The Gramm–Leach–Bliley Act requires financial institutions to inform their customers about how they protect and share their information. MFA is a crucial component of how they do so.
MFA and Cyber Insurance
MFA is increasingly important in the world of compliance, but it also helps businesses with other needs. Recently, many cyber insurance companies introduced MFA as a requirement to get cyber insured. If they do not implement MFA, companies risk a higher premium or they may not even be able to continue their insurance policy. This development has followed a growing number of high profile cyber attacks that relied on password cracking, as well as US US President Biden’s Cybersecurity Executive Order that mandates federal agencies to implement MFA.
Simply put, MFA is becoming the baseline, not an addition, to any company’s security model. So let’s see how MFA can be easily implemented.
How to Implement MFA with Zero Trust
Zero trust is a modern security framework based on the premise “never trust, always verify.” In the zero trust model, access is managed by continuously authorizing each user and device every time they attempt to enter an app or asset. Sometimes, authorization continues for sensitive actions within the app, such as financial transactions. This ensures that even if an attacker gains access to the network, they will not have access or visibility into sensitive information. Zero trust is a reliable alternative to VPNs, which only authenticate users upon initial entry to the network and do not continuously verify their identity.
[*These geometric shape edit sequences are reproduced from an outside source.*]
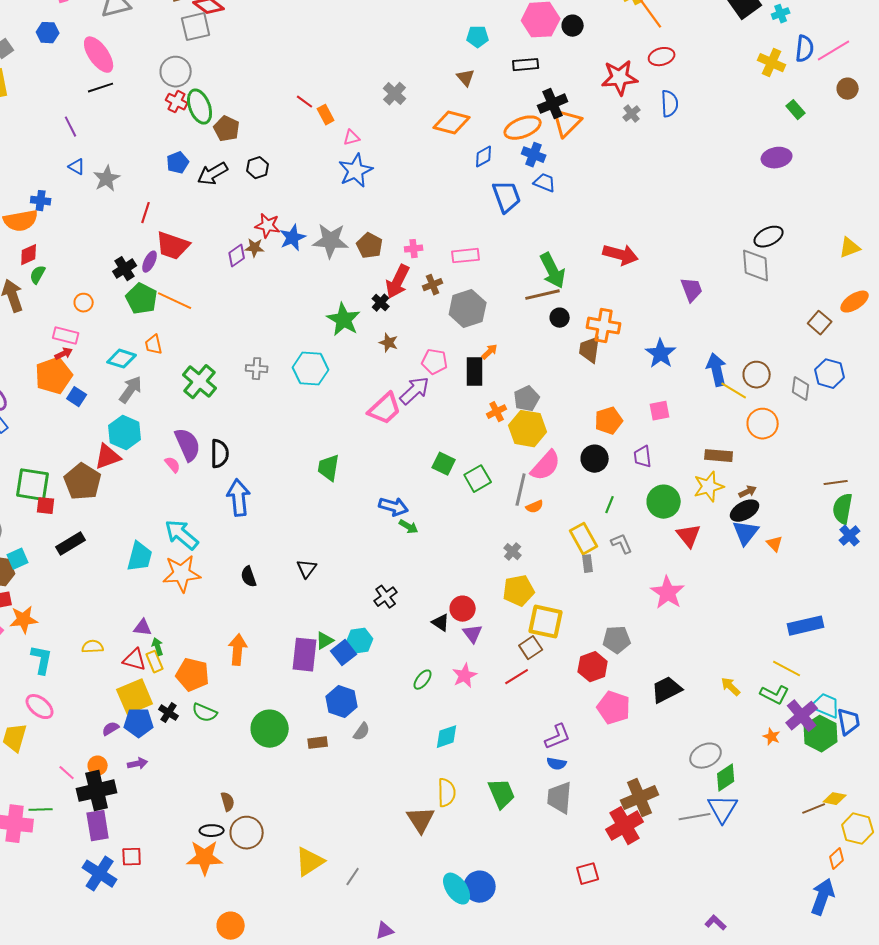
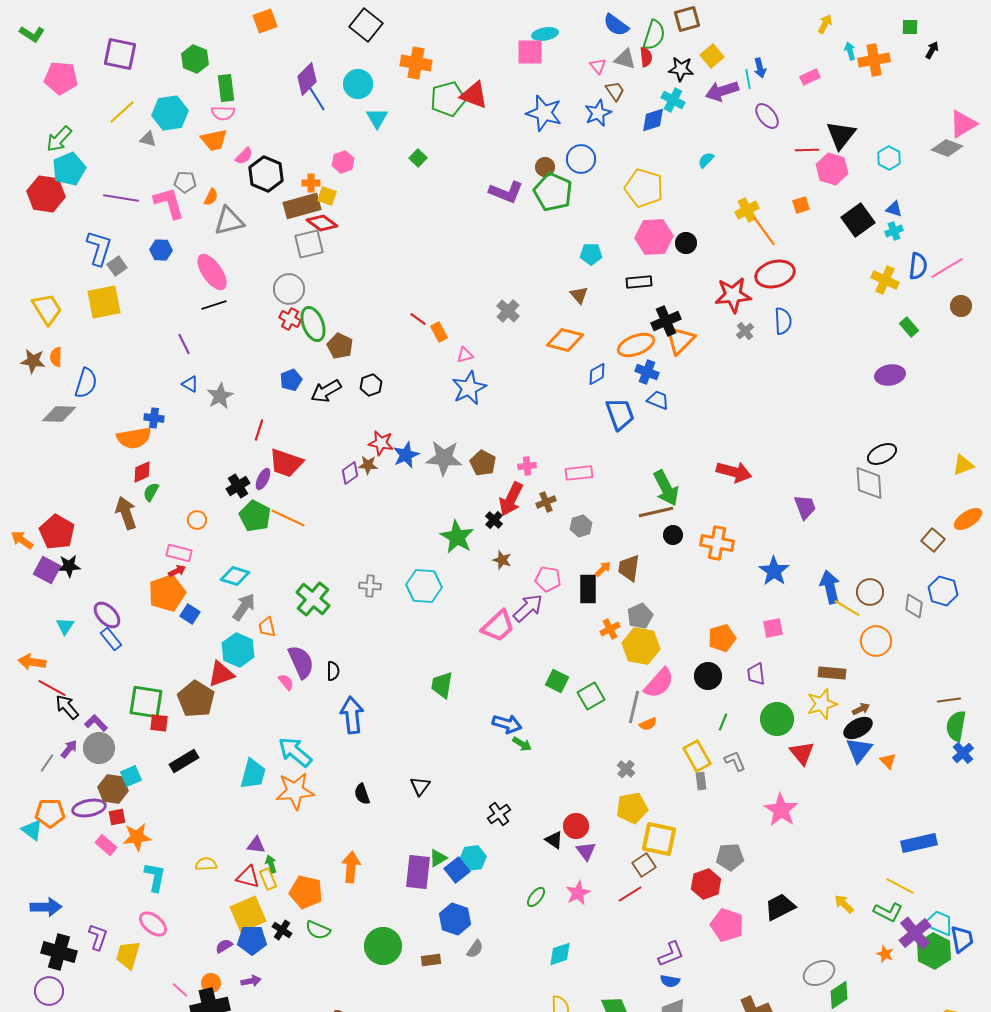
red ellipse: (662, 57) -> (775, 274), size x1.5
gray hexagon: (468, 309) -> (581, 526), size x0.6
orange trapezoid: (154, 345) -> (267, 627), moved
brown trapezoid: (590, 350) -> (629, 568), moved
black semicircle: (220, 454) -> (333, 671), size x0.7

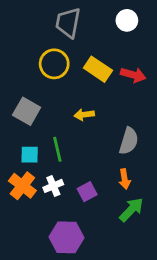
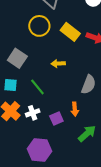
green line: (57, 149) -> (37, 87), turned -30
cyan square: (30, 155) -> (10, 85), moved
orange arrow: (125, 179) -> (75, 109), moved

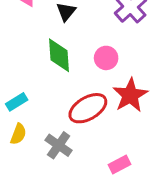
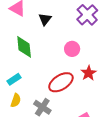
green diamond: (59, 55) -> (24, 47), moved
red star: (130, 95) -> (89, 73), size x0.7

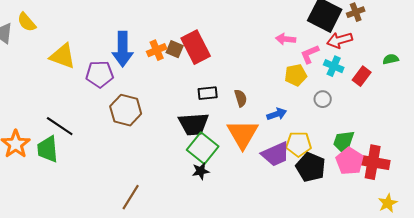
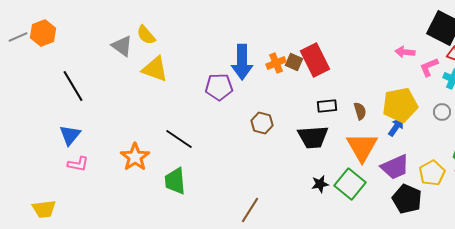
yellow triangle: (63, 56) -> (155, 69), moved
yellow pentagon: (296, 75) -> (400, 105), moved, size x1.6
brown hexagon: (126, 110) -> (262, 123), moved, size x0.7
blue arrow: (277, 114) -> (396, 127), turned -36
yellow pentagon: (299, 144) -> (432, 173), moved, turned -30
green square: (203, 148) -> (350, 184), moved
green trapezoid: (48, 149) -> (175, 181), moved
black pentagon: (311, 167) -> (407, 199), moved

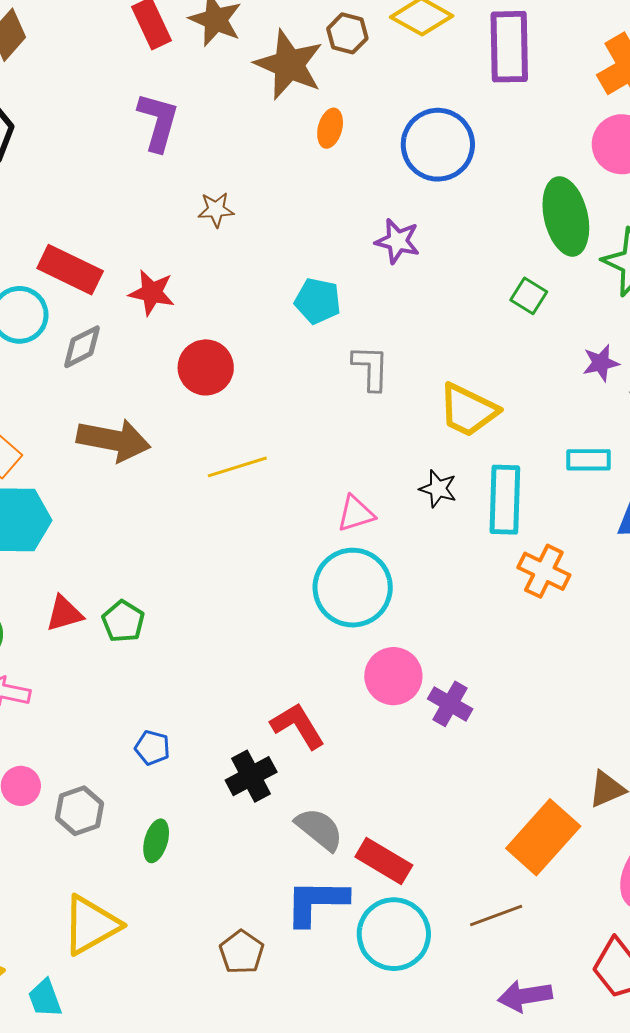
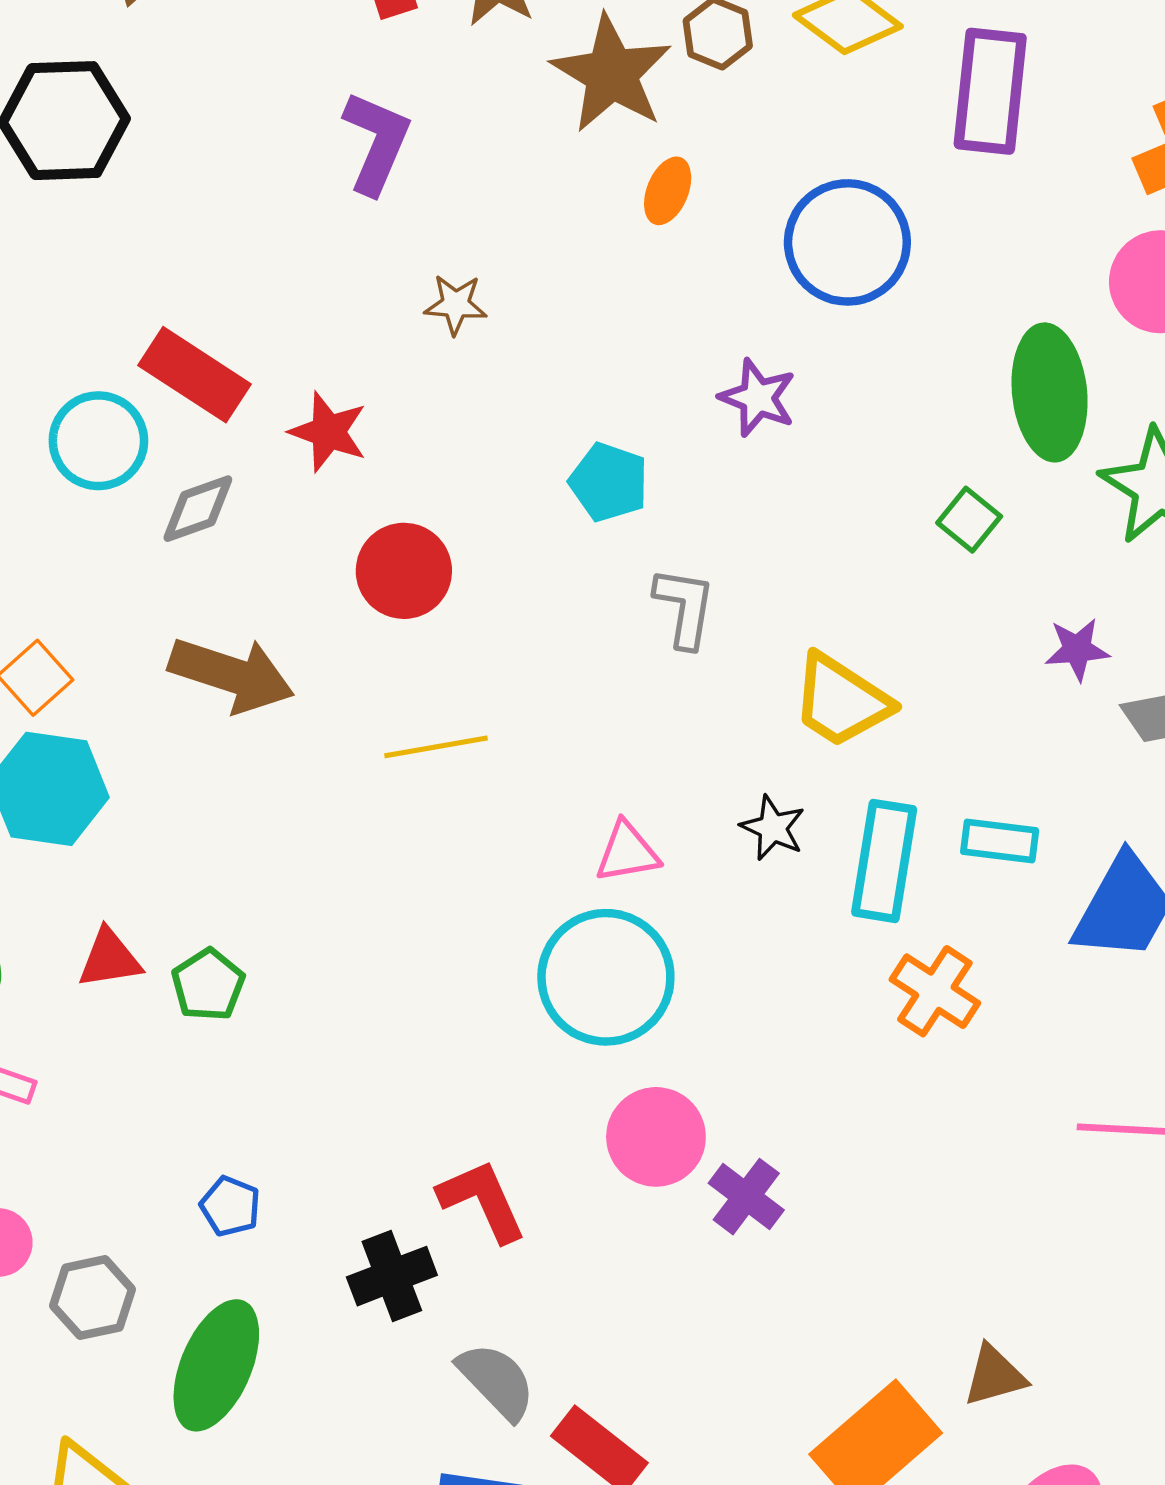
cyan rectangle: (588, 460) -> (1000, 841), moved
green ellipse: (156, 841) -> (216, 1365), size x1.8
By design, zero trust supports MFA as a continuous authorization method. As a result, zero trust helps enable compliance with all the security standards listed above, as well as providing additional security measures.
How to Integrate MFA into Your Legacy Systems
If you’re operating legacy systems like CRMs, ERPs, SSH server connections, remote desktop or OT systems, you’ve probably heard that MFA is not supported. This is because MFA requires various app configurations that cannot be performed on legacy apps.
But incredibly, with Cyolo’s unique zero trust architecture, you can now add MFA requirements to any of your systems – SaaS or legacy. That’s right – Cyolo’s solution enables you to add an external MFA to your legacy systems. Users access the system through Cyolo’s web interface, where they are authorized with MFA for each entrance or action. Only after authentication can they access the system, which is now protected through a compliant MFA solution.